Apnea is the most clinically serious adverse effect. The Prostin VR Pediatric prescribing label reports apnea in approximately 10 to 12% of neonates, with highest incidence in those weighing less than 2 kg at birth [4]. Apnea may occur within the first hour of infusion or at any point during treatment. All neonates receiving IV alprostadil must be monitored in a setting capable of respiratory support, with intubation equipment immediately available.
Fever occurs in up to 14% of neonates on PGE1 infusion. It is dose-related and thought to reflect prostaglandin's role in thermoregulation via hypothalamic EP3 receptors. Fever in a neonate receiving alprostadil should be assessed for infectious sources, but clinicians should also consider the drug itself as a contributing factor before initiating broad-spectrum antibiotics without other clinical grounds [4].
Systemic hypotension appears in roughly 4% of treated neonates. Because many ductus-dependent lesions already compromise systemic perfusion, close blood pressure monitoring with arterial line placement is standard practice in tertiary neonatal intensive care units. Hypotension responds to dose reduction and volume support in most cases.
Bradycardia occurs in approximately 7% of patients. The mechanism appears to involve PGE1-mediated slowing of sinoatrial node firing. Continuous cardiac monitoring detects this early, and dose reduction typically reverses it within minutes.
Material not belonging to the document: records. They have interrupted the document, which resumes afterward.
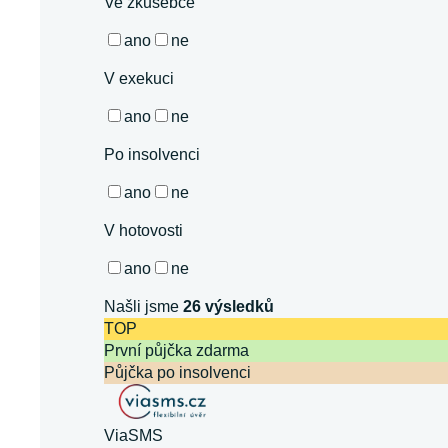
Ve zkušebce
ano
ne
V exekuci
ano
ne
Po insolvenci
ano
ne
V hotovosti
ano
ne
Našli jsme
26
výsledků
TOP
První půjčka zdarma
Půjčka po insolvenci
ViaSMS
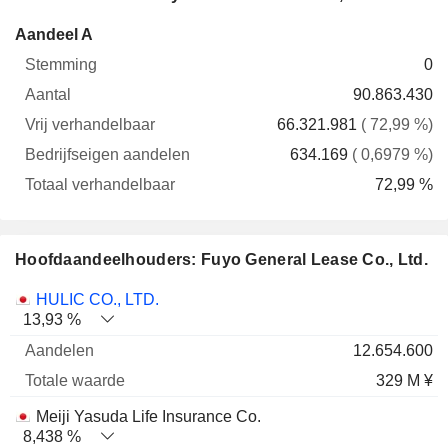
Vrij
Bedrijfseigen
Totaa
Aandeel A
Stemming
Aantal
verhandelbaar
aandelen
verhande
0
90.863.430
66.321.981
( 72,99 %)
634.169
( 0,6979 %)
72,99 %
Hoofdaandeelhouders: Fuyo General Lease Co., Ltd.
Totale
HULIC CO., LTD.
Naam
Aandelen
%
waarde
13,93 %
12.654.600
329 M ¥
Meiji Yasuda Life Insurance Co.
8,438 %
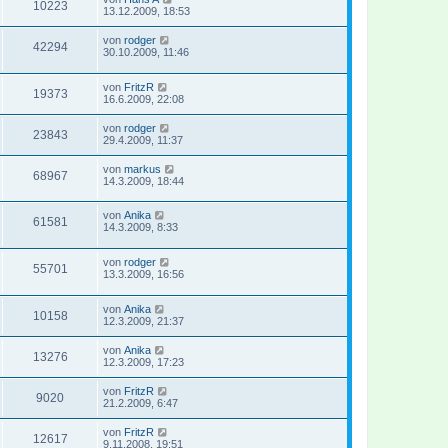
10223
13.12.2009, 18:53
von
rodger
42294
30.10.2009, 11:46
von
FritzR
19373
16.6.2009, 22:08
von
rodger
23843
29.4.2009, 11:37
von
markus
68967
14.3.2009, 18:44
von
Anika
61581
14.3.2009, 8:33
von
rodger
55701
13.3.2009, 16:56
von
Anika
10158
12.3.2009, 21:37
von
Anika
13276
12.3.2009, 17:23
von
FritzR
9020
21.2.2009, 6:47
von
FritzR
12617
9.11.2008, 19:51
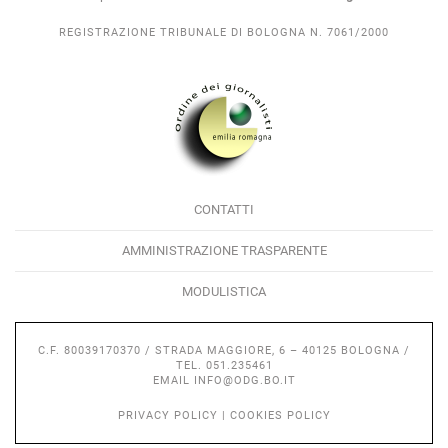
REGISTRAZIONE TRIBUNALE DI BOLOGNA N. 7061/2000
CONTATTI
AMMINISTRAZIONE TRASPARENTE
MODULISTICA
C.F. 80039170370 / STRADA MAGGIORE, 6 – 40125 BOLOGNA /
TEL. 051.235461
EMAIL
INFO@ODG.BO.IT
PRIVACY POLICY
|
COOKIES POLICY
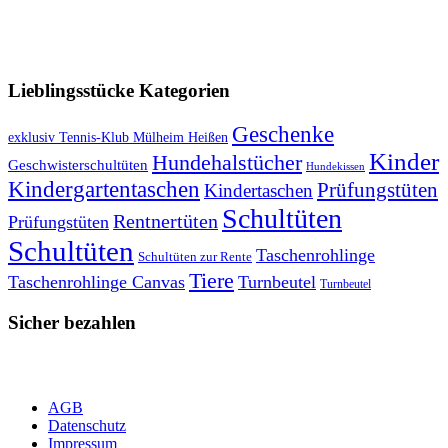
VERSANDKOSTENFREIE LIEFERUNG ab 50,- EUR
Lieblingsstücke Kategorien
Geschenke
exklusiv Tennis-Klub Mülheim Heißen
Kinder
Hundehalstücher
Geschwisterschultüten
Hundekissen
Kindergartentaschen
Prüfungstüten
Kindertaschen
Schultüten
Rentnertüten
Prüfungstüten
Schultüten
Taschenrohlinge
Schultüten zur Rente
Tiere
Taschenrohlinge Canvas
Turnbeutel
Turnbeutel
Sicher bezahlen
AGB
Datenschutz
Impressum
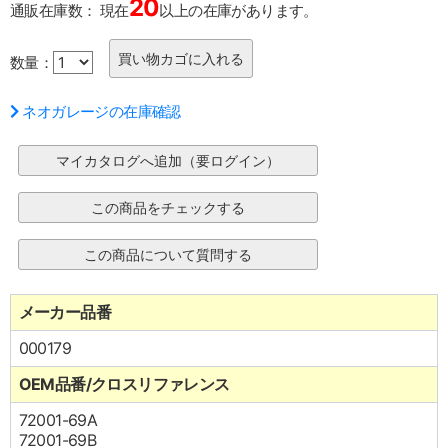
20
通販在庫数：
現在
以上の在庫があります。
数量：
ネオガレージの在庫確認
メーカー品番
000179
OEM品番/クロスリファレンス
72001-69A
72001-69B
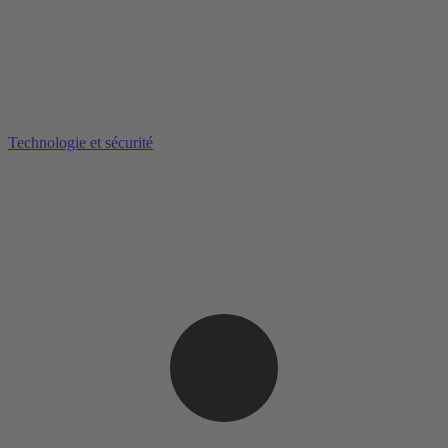
Technologie et sécurité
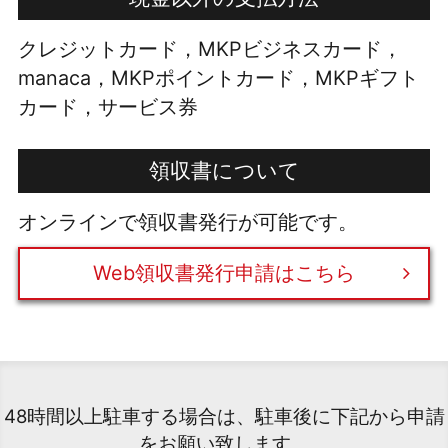
クレジットカード，MKPビジネスカード，
manaca，MKPポイントカード，MKPギフト
カード，サービス券
領収書について
オンラインで領収書発行が可能です。
Web領収書発行申請はこちら
48時間以上駐車する場合は、駐車後に下記から申請
をお願い致します。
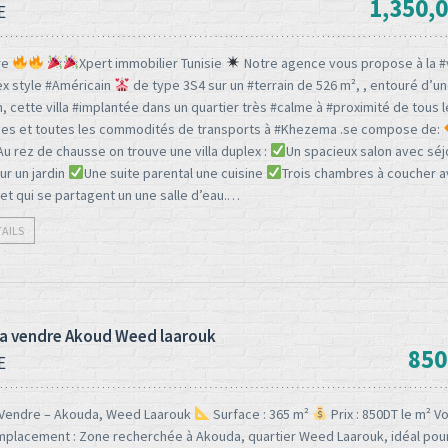
1,350,
E
re
Xpert immobilier Tunisie
Notre agence vous propose à la #
plex style #Américain
de type 3S4 sur un #terrain de 526 m², , entouré d’un
n, cette villa #implantée dans un quartier très #calme à #proximité de tous 
s et toutes les commodités de transports à #Khezema .se compose de:
Au rez de chausse on trouve une villa duplex :
Un spacieux salon avec séj
ur un jardin
Une suite parental une cuisine
Trois chambres à coucher 
et qui se partagent un une salle d’eau.…
TAILS
 a vendre Akoud Weed laarouk
850
E
à Vendre – Akouda, Weed Laarouk
Surface : 365 m²
Prix : 850DT le m² Vo
placement : Zone recherchée à Akouda, quartier Weed Laarouk, idéal pou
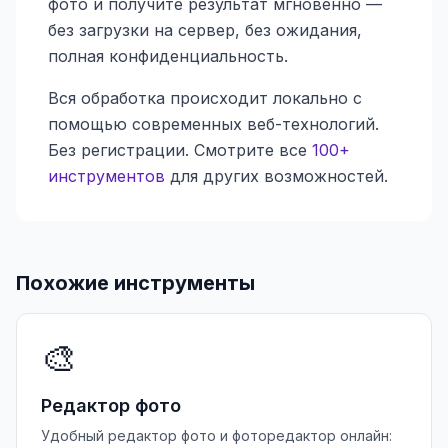
фото и получите результат мгновенно —
без загрузки на сервер, без ожидания,
полная конфиденциальность.
Вся обработка происходит локально с
помощью современных веб-технологий.
Без регистрации. Смотрите все
100+
инструментов
для других возможностей.
Похожие инструменты
🎨
Редактор фото
Удобный редактор фото и фоторедактор онлайн:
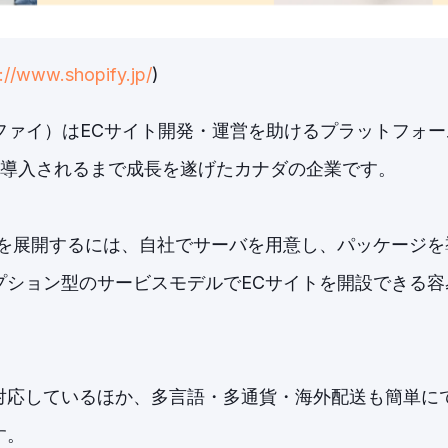
://www.shopify.jp/
)
ョッピファイ）はECサイト開発・運営を助けるプラットフォー
に導入されるまで成長を遂げたカナダの企業です。
を展開するには、自社でサーバを用意し、パッケージを
プション型のサービスモデルでECサイトを開設できる容
応しているほか、多言語・多通貨・海外配送も簡単にで
す。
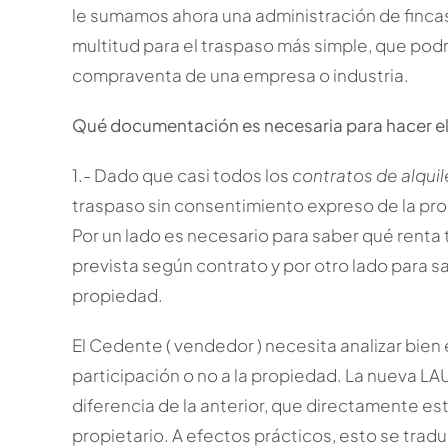
le sumamos ahora una administración de finca
multitud para el traspaso más simple, que podrí
compraventa de una empresa o industria.
Qué documentación es necesaria para hacer el
1.- Dado que casi todos los
contratos de alquil
traspaso sin consentimiento expreso de la pro
Por un lado es necesario para saber qué renta t
prevista según contrato y por otro lado para sa
propiedad.
El Cedente ( vendedor ) necesita analizar bien 
participación o no a la propiedad. La nueva LAU
diferencia de la anterior, que directamente es
propietario. A efectos prácticos, esto se trad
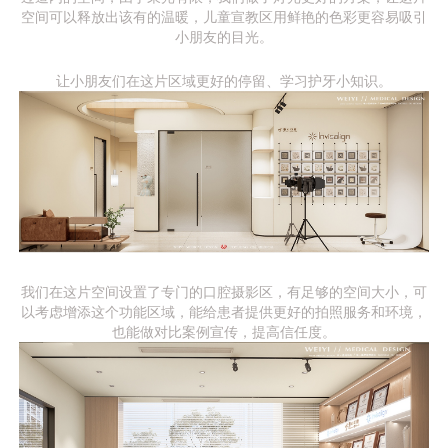
空间可以释放出该有的温暖，儿童宣教区用鲜艳的色彩更容易吸引
小朋友的目光。
让小朋友们在这片区域更好的停留、学习护牙小知识。
我们在这片空间设置了专门的口腔摄影区，有足够的空间大小，可
以考虑增添这个功能区域，能给患者提供更好的拍照服务和环境，
也能做对比案例宣传，提高信任度。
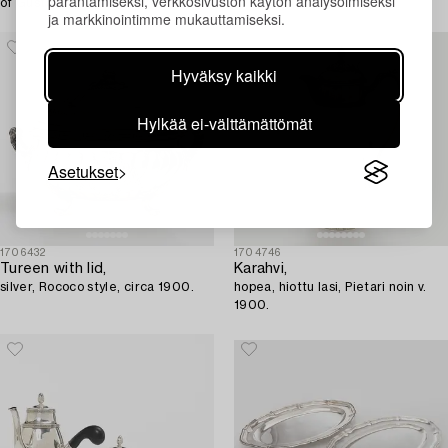
parantamiseksi, verkkosivuston käytön analysoimiseksi
of Gustaf Theodor Folcker,
ja markkinointimme mukauttamiseksi.
Stockholm 1855.
Hyväksy kaikki
Hylkää ei-välttämättömät
Asetukset
1706432
1704746
Tureen with lid,
Karahvi,
silver, Rococo style, circa 1900.
hopea, hiottu lasi, Pietari noin v.
1900.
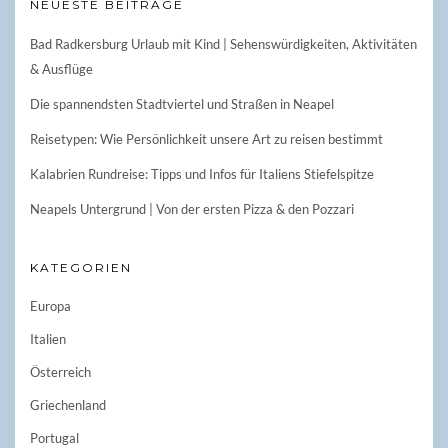
NEUESTE BEITRÄGE
Bad Radkersburg Urlaub mit Kind | Sehenswürdigkeiten, Aktivitäten
& Ausflüge
Die spannendsten Stadtviertel und Straßen in Neapel
Reisetypen: Wie Persönlichkeit unsere Art zu reisen bestimmt
Kalabrien Rundreise: Tipps und Infos für Italiens Stiefelspitze
Neapels Untergrund | Von der ersten Pizza & den Pozzari
KATEGORIEN
Europa
Italien
Österreich
Griechenland
Portugal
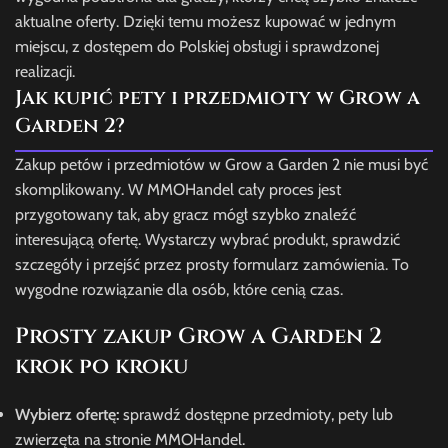
aktualne oferty. Dzięki temu możesz kupować w jednym
miejscu, z dostępem do Polskiej obsługi i sprawdzonej
realizacji.
Jak kupić pety i przedmioty w Grow a
Garden 2?
Zakup petów i przedmiotów w Grow a Garden 2 nie musi być
skomplikowany. W MMOHandel cały proces jest
przygotowany tak, aby gracz mógł szybko znaleźć
interesującą ofertę. Wystarczy wybrać produkt, sprawdzić
szczegóły i przejść przez prosty formularz zamówienia. To
wygodne rozwiązanie dla osób, które cenią czas.
Prosty zakup Grow a Garden 2
krok po kroku
Wybierz ofertę:
sprawdź dostępne przedmioty, pety lub
zwierzęta na stronie MMOHandel.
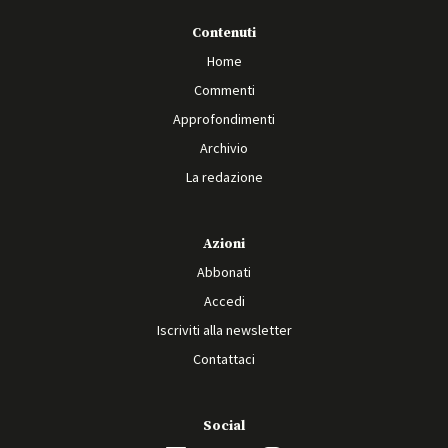
Contenuti
Home
Commenti
Approfondimenti
Archivio
La redazione
Azioni
Abbonati
Accedi
Iscriviti alla newsletter
Contattaci
Social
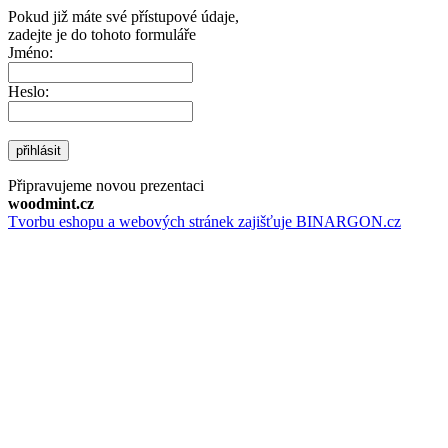
Pokud již máte své přístupové údaje,
zadejte je do tohoto formuláře
Jméno:
Heslo:
přihlásit
Připravujeme novou prezentaci
woodmint.cz
Tvorbu eshopu a webových stránek zajišťuje BINARGON.cz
Seizure-like activity has been reported rarely, though distinguishing drug-induced jitteriness from true seizure in neonates requires electroencephalographic correlation [4].
Diarrhea and gastric outlet obstruction are reported with prolonged use. Gastric antral hyperplasia sufficient to cause outlet obstruction has been described in case reports of neonates on infusions lasting more than two weeks, though the frequency is low enough that it does not appear in the prescribing label's percentage-based tables [6].
Regarding the adult formulations specifically: if a child under 12 accidentally contacts or is administered Caverject or MUSE, the primary concerns are systemic hypotension from absorbed prostaglandin E1 and local tissue injury at the site of contact. The FDA MedWatch database has received pediatric exposure reports for adult formulations primarily through accidental needle-stick events or caregiver errors. These events should be managed as acute toxic exposures with supportive care.
Monitoring Protocols in Pediatric Settings
Cardiology and neonatology guidelines converge on a monitoring framework that should be present before the first drop of IV alprostadil is infused in any neonate. The following parameters are standard at institutions following AHA and AAP recommendations [5]:
Continuous pulse oximetry and cardiorespiratory monitoring must be in place before infusion starts. Arterial access (umbilical arterial catheter or peripheral arterial line) allows real-time blood pressure measurement and serial blood gas sampling. Baseline arterial blood gas establishes pre-treatment oxygen status and guides response assessment. Echocardiography, either formal or point-of-care, should confirm ductal patency and the suspected anatomical diagnosis when feasible.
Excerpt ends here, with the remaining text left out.